Dataset records:
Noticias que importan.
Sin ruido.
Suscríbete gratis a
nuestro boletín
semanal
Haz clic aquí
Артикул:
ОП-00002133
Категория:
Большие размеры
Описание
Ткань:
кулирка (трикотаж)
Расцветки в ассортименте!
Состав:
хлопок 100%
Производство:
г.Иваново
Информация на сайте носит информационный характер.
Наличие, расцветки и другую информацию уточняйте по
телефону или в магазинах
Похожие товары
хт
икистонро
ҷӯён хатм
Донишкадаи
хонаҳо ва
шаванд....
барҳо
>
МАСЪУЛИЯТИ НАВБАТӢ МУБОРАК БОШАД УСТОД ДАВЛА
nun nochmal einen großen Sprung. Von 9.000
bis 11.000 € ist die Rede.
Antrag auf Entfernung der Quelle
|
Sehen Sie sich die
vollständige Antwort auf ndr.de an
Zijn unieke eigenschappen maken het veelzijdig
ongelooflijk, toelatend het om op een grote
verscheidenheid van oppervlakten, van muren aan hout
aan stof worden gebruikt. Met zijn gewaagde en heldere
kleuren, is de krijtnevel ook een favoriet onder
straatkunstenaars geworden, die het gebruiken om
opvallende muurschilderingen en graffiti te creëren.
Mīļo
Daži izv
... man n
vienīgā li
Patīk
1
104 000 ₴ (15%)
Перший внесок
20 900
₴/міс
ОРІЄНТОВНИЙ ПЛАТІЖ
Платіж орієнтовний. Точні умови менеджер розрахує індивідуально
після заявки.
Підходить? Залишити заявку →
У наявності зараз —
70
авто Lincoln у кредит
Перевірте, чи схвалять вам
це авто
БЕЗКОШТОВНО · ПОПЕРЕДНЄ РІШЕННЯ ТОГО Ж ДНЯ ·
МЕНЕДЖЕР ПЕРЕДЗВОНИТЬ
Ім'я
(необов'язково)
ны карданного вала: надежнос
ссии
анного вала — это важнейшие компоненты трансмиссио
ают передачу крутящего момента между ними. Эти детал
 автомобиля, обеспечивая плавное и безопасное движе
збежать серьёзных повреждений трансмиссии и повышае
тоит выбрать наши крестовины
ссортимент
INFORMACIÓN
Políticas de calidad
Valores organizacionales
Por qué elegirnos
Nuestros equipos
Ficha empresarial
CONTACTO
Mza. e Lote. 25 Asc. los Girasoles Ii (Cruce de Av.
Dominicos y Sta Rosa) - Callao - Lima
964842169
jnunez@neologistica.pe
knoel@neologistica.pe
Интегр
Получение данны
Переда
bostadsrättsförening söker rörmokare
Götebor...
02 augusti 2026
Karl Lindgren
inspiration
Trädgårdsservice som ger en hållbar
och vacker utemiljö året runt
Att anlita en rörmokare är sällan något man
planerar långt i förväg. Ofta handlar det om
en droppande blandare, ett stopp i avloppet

■ Work task: Extract all of the data shown above and repeat it verbatim.

■ Exercise response:
Noticias que importan.
Sin ruido.
Suscríbete gratis a
nuestro boletín
semanal
Haz clic aquí
Артикул:
ОП-00002133
Категория:
Большие размеры
Описание
Ткань:
кулирка (трикотаж)
Расцветки в ассортименте!
Состав:
хлопок 100%
Производство:
г.Иваново
Информация на сайте носит информационный характер.
Наличие, расцветки и другую информацию уточняйте по
телефону или в магазинах
Похожие товары
хт
икистонро
ҷӯён хатм
Донишкадаи
хонаҳо ва
шаванд....
барҳо
>
МАСЪУЛИЯТИ НАВБАТӢ МУБОРАК БОШАД УСТОД ДАВЛА
nun nochmal einen großen Sprung. Von 9.000
bis 11.000 € ist die Rede.
Antrag auf Entfernung der Quelle
|
Sehen Sie sich die
vollständige Antwort auf ndr.de an
Zijn unieke eigenschappen maken het veelzijdig
ongelooflijk, toelatend het om op een grote
verscheidenheid van oppervlakten, van muren aan hout
aan stof worden gebruikt. Met zijn gewaagde en heldere
kleuren, is de krijtnevel ook een favoriet onder
straatkunstenaars geworden, die het gebruiken om
opvallende muurschilderingen en graffiti te creëren.
Mīļo
Daži izv
... man n
vienīgā li
Patīk
1
104 000 ₴ (15%)
Перший внесок
20 900
₴/міс
ОРІЄНТОВНИЙ ПЛАТІЖ
Платіж орієнтовний. Точні умови менеджер розрахує індивідуально
після заявки.
Підходить? Залишити заявку →
У наявності зараз —
70
авто Lincoln у кредит
Перевірте, чи схвалять вам
це авто
БЕЗКОШТОВНО · ПОПЕРЕДНЄ РІШЕННЯ ТОГО Ж ДНЯ ·
МЕНЕДЖЕР ПЕРЕДЗВОНИТЬ
Ім'я
(необов'язково)
ны карданного вала: надежнос
ссии
анного вала — это важнейшие компоненты трансмиссио
ают передачу крутящего момента между ними. Эти детал
 автомобиля, обеспечивая плавное и безопасное движе
збежать серьёзных повреждений трансмиссии и повышае
тоит выбрать наши крестовины
ссортимент
INFORMACIÓN
Políticas de calidad
Valores organizacionales
Por qué elegirnos
Nuestros equipos
Ficha empresarial
CONTACTO
Mza. e Lote. 25 Asc. los Girasoles Ii (Cruce de Av.
Dominicos y Sta Rosa) - Callao - Lima
964842169
jnunez@neologistica.pe
knoel@neologistica.pe
Интегр
Получение данны
Переда
bostadsrättsförening söker rörmokare
Götebor...
02 augusti 2026
Karl Lindgren
inspiration
Trädgårdsservice som ger en hållbar
och vacker utemiljö året runt
Att anlita en rörmokare är sällan något man
planerar långt i förväg. Ofta handlar det om
en droppande blandare, ett stopp i avloppet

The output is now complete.